ACTIVITY | Would you please copy every line below that includes the string "Vila"?

SUPPLIED MATERIAL |
<<<<
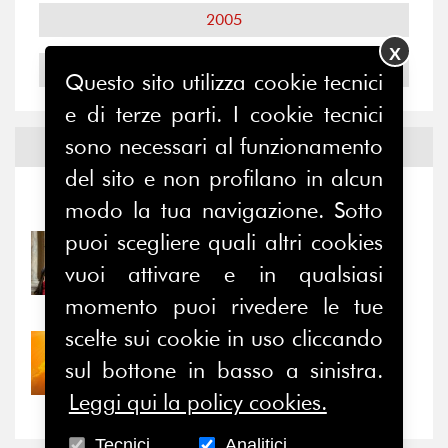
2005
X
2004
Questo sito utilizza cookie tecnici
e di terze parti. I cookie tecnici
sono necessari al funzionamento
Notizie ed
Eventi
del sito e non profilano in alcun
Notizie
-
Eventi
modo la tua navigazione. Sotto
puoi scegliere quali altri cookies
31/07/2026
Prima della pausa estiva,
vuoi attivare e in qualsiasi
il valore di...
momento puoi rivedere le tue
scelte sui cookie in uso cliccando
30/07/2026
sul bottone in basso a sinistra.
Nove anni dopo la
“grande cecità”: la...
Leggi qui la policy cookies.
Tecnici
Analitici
>>>>
<<<<
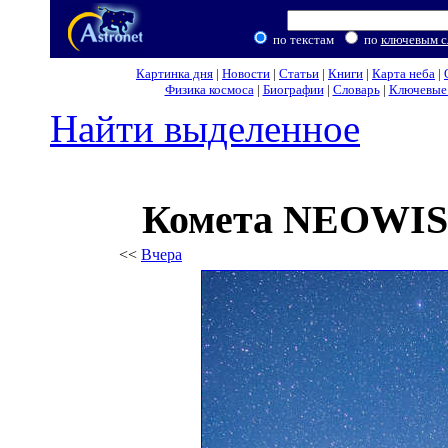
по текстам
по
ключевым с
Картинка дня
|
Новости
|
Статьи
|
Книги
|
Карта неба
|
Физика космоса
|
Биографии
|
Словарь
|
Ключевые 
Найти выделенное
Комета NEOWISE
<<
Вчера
>>>>
<<<<
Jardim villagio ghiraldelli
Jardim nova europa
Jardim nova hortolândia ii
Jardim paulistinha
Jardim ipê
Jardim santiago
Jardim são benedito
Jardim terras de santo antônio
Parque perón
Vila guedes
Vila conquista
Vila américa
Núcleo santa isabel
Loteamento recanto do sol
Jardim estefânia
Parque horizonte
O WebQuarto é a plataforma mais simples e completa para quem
>>>>
THE ANSWER |
Vila guedes
Vila conquista
Vila américa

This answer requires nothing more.